Study to begin with can never be easy; the determination to form systematic mental habits is the only secret. Don’t begin anything with reluctance.
Beware of any cleverness that keeps you from working. No one is born a worker; men are born poets and artists, but we have to make ourselves “laborers”.
The discipline of our mind is the one domain God has put in our keeping. It is impossible to be of any use to God if we are lazy. God won’t cure laziness, we have to cure it.
Inspiration won’t come irrespective of study, but only because of it. Don’t trust inspiration, use your own “axe” (Psalm 74:5). Work! Think! Don’t luxuriate on the mount!

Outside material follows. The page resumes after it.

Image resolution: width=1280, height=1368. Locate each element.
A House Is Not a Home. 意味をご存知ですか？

The demand for inspiration is the measure of our laziness. Do things that don’t come by inspiration.
Your mind can never be under your control unless you bring it there; there is no gift for control. You may pray till Doomsday but your brain will never concentrate if you don’t make it concentrate.
In the most superficial matters put yourself under control, your own control. Be as scrupulously punctual in your private habits as you would be in government office.

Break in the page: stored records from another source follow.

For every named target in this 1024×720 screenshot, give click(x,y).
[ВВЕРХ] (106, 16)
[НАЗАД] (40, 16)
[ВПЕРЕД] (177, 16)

It is better for your mental life to study several subjects at once rather than one alone. What exhausts the brain is not using it, but abusing it by nervous waste in other directions. As a general rule the brain can never do too much.
You can never work by impulse, you can only work by steady patient plod. It is the odd 5 minutes that tells.
To learn a thing is different from thinking out a problem. The only way to learn a thing is to keep after it uninterruptedly, day after day, whether you feel like it or not, and you will wake up one morning and find the thing is learned.
Beware of succumbing to failure as inevitable; make it a stepping-stone to success.
In beginning to study new subject you do it by repeated starts until you get your mind in a certain channel, after that the subject becomes full of sustained interest.
We have no business to go on impulses spiritually, we have to form the mind “which was also in Christ Jesus.” People say their impulses are their guide – “I feel impelled to do this, or that” – that may be sufficient indication that you should not do it.
Vision is an inspiration to stand us in good stead in the drudgery of discipline, the temptation is to despise the discipline.
The more we talk about work, the less we work, and the same with prayer.
Enchain your body to habitual obedience.
Beware of being haunted by the suppressed dissatisfaction with the arrangements of your actual life – get with the right program! The secret of slacking is just there.